L’organisation non gouvernementale internationale, Human Rights Watch a, dans une communication faite ce mardi 02 mai, invité le parlement de la République démocratique du Congo à rejeter la proposition de loi Tshiani, qui selon elle, pourrait être utilisée par les autorités congolaises pour exercer une discrimination contre certains citoyens congolais en raison de l’origine nationale de leurs parents.
Pour l’Human Rights Watch, cette loi empêcherait tout congolais dont l’un des parents n’est pas d’origine congolaise d’accéder à la fonction présidentielle et aux postes à responsabilités au sein des institutions.
« L’examen de cette proposition de loi au cours d’une année électorale renforce les craintes que les autorités ne l’utilisent pour empêcher certaines personnes de se présenter aux élections, en violation des protections juridiques internationales relatives à la participation démocratique et à la non-discrimination », a avancé cette ONG dès l’entame de sa communication.
La directrice adjointe à la division Afrique à Human Rights Watch, Carine Kaneza Nantulya, a fait savoir que les autorités congolaises pourraient facilement « se servir de la loi Tshiani », si elle était adoptée, pour empêcher « illégalement » des citoyens congolais d’être candidats à des fonctions politiques. Selon elle, en plus d’être « discriminatoire », l’adoption de cette loi pourrait présager une nouvelle vague de « répression et de violences ».
Human Rights Watch a rappelé que le Pacte international relatif aux droits civils et politiques (PIDCP) et la Convention internationale sur l’élimination de toutes les formes de discrimination raciale, traités auxquels la République démocratique du Congo fait partie, garantissent à chacun une protection égale et effective contre toute discrimination fondée sur l’ascendance, l’origine nationale ou ethnique ou toute autre situation.
« La proposition de loi Tshiani est largement perçue comme une tentative d’écarter Moïse Katumbi, qui dirige le parti d’opposition Ensemble pour la République et est considéré comme l’un des adversaires potentiels du président Félix Tshisekedi à l’élection présidentielle qui doit avoir lieu en décembre 2023. Katumbi, homme politique et homme d’affaire congolais, et ancien gouverneur de la province du Katanga dont le père est grec, a annoncé en 2022 sa candidature à la présidence », a expliqué Human Rights Watch.
La loi Tshiani, une proposition de loi « controversée »

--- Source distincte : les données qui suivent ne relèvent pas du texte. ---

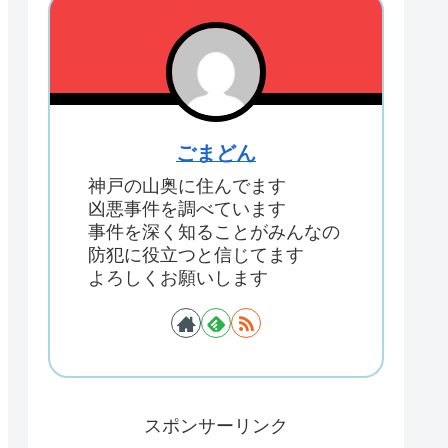
ごまどん
神戸の山奥に住んでます
凶悪事件を調べています
事件を深く知ることがみんなの
防犯に役立つと信じてます
よろしくお願いします
スポンサーリンク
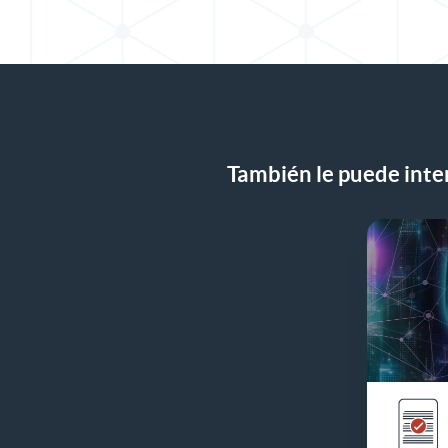
También le puede inter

La proposition de loi Tshiani, portée à l’Assemblée nationale par le député Cerveau-Pitshou Nsingi Pululu a été présentée pour la première fois en juillet 2021, avant d’être retirée après avoir suscité de nombreuses controverses et objections. Depuis mars dernier, elle est désormais inscrite à l’ordre du jour de l’Assemblée nationale, qui pourrait en débattre au cours de son actuelle session ordinaire de trois mois, qui s’achève dans un mois.
Si dans le cadre du jeu démocratique, la majorité rangée derrière l’actuel Chef de l’État, semble ne pas s’inquiéter de cette proposition de loi, la société civile et l’opposition quant à elles, continuent à n’accorder aucun crédit à cette proposition de loi et ne veulent pas qu’elle soit traitée à l’Assemblée nationale.
Pour rappel dans une déclaration datant du 05 avril dernier, l’organisation non gouvernementale la Voix des Sans Voix (VSV) avait déclaré que cette proposition de loi serait utilisée pour exclure certaines personnes de la compétition politique et que le Parlement devrait la rejeter pour « éviter des tensions politiques susceptibles d’occasionner des violations des droits humains ». L’Association Congolaise pour l’Accès à la Justice a quant à elle déclaré que la loi « risque de générer des frustrations et d’éventuelles violences ».
Trois jours seulement après cette prise de position de la VSV, c’était au tour de l’église catholique de se positionner. Dans son message de Pâques du 08 avril, l’archevêque de Kinshasa, le cardinal Fridolin Ambongo, a déclaré qu’ « un projet de loi sur la congolité, à la veille des élections, nous divise davantage qu’elle ne nous unit. Nous avons un urgent besoin des gestes et des lois qui rapprochent, plus que des actes et des dispositions qui nous dressent les uns contre les autres ».
Dans sa communication, Human Rights Watch a également rappelé la rencontre entre une délégation d’ambassadeurs de pays membres de l’Union européenne et le président de l’Assemblée nationale pour lui faire part de ses préoccupations concernant cette proposition de loi. Mais également le discours au Conseil des droits de l’homme des Nations unies en mars, de la cheffe de la MONUSCO, Bintou Keita, dans lequel elle a exprimé son inquiétude face à « la montée dans le discours politique de messages à relents xénophobes et racistes qui constituent un danger pour la cohésion nationale, la paix et la sécurité ».